Пруст выстраивает в романе особую нарративную топологию воспоминаний, оживляя в них различные области прошлого, связанные между собой ассоциативным движением мысли рассказчика. Прустовский поток сознания вводится с первых страниц романа, автор как бы закладывает матрицу, кодируя повествование определенным образом. С развитием сюжета происходит нанизывание структурных единиц романа на эту схему. Если рассмотреть повествование Пруста структурно, то лирический герой – Марсель – выстраивает свое метапространство или пространство самоидентификации, окружая себя паутиной обрывков воспоминаний-пространств, принимающих вид онтологических свай, на которых и держится целостное метапространство прустовского героя.

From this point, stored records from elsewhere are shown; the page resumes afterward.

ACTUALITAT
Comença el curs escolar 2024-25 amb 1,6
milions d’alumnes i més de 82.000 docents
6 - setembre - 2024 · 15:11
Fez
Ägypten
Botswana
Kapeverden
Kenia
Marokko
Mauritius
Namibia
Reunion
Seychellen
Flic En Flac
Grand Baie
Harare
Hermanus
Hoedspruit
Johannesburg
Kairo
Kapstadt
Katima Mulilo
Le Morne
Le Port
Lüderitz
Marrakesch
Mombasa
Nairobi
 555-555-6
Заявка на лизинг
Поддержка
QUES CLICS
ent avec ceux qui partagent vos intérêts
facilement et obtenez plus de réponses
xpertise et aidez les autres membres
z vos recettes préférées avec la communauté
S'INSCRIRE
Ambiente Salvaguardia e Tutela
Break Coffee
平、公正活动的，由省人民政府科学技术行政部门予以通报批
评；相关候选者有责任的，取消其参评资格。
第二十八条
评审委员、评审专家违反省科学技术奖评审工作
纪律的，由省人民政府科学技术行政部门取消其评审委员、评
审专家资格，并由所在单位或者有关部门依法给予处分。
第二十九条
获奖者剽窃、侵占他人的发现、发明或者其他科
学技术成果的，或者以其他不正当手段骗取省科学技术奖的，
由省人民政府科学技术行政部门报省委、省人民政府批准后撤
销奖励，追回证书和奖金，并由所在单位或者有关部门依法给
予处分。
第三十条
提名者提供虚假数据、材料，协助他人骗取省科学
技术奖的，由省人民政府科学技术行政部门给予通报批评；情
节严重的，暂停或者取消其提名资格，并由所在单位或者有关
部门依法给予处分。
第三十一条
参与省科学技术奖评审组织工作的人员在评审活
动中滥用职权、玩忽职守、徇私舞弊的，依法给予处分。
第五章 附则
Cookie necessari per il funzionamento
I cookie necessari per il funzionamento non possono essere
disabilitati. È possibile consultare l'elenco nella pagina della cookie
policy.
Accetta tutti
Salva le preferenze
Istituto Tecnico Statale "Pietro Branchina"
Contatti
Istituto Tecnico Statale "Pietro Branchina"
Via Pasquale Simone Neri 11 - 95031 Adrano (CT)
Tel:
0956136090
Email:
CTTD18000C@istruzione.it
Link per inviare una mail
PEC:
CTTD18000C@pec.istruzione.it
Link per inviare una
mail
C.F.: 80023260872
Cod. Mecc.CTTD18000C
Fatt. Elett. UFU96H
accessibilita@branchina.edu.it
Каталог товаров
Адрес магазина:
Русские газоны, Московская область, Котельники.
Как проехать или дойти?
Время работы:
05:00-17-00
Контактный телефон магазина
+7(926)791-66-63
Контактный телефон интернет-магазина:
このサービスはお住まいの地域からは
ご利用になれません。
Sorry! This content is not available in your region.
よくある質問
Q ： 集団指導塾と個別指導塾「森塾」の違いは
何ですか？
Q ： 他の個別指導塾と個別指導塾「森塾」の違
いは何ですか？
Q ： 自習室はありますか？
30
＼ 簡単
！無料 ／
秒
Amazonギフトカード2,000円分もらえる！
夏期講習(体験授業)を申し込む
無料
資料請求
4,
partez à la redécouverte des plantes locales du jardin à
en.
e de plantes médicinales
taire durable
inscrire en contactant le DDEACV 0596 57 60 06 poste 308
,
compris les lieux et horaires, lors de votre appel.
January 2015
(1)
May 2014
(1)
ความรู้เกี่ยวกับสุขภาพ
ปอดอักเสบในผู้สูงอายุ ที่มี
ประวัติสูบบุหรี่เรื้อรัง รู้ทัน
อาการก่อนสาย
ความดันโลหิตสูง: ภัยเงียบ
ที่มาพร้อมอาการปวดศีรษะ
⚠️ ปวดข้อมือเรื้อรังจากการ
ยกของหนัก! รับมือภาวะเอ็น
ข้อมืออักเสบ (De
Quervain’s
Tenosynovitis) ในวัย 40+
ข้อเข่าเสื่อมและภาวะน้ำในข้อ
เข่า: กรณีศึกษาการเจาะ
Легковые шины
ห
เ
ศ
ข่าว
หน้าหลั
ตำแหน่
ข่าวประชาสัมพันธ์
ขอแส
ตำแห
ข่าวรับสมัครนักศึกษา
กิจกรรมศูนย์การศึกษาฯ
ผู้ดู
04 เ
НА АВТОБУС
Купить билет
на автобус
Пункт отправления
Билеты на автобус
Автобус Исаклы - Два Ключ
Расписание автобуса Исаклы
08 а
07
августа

Он как бы определяет для себя значение того или иного предмета, вступает в семиотические отношения с различными феноменами (это могут быть люди, вещи, события, чувства)[58]. Способ организации текста автором в такой модели активно использует различные композиционные техники, такие как нарушение хронологии (повествователь может свободно переноситься как в прошлое, так и в будущее) и нарушение топологии (свободное перемещение в пространстве), а также особый вид текстового монтажа, позволяющий, несмотря на разрывы прямолинейного повествования, выразить непрерывную длительность в бергсоновском понимании. Прустовский поток сознания можно назвать монтажом чувств или чувственных ассоциаций. В свою очередь, его составляют непроизвольное воспоминание, которое, по выражению Делёза, связывает два момента единым объёмом длительности[59], и синестетический образ Пруста, насыщающий момент времени максимальным количеством потенциальной энергии.

58

Жиль Делёз в труде «Марсель Пруст и знаки» указывает на то, что герой-рассказчик в романе проходит стадии очаровывания и разочаровывания в четырёх нарративных пластах: светском обществе, любви, чувственных вещах и в искусстве.

59

ДелёзЖ. Марсель Пруст и знаки. СПб, 1999. С. 16.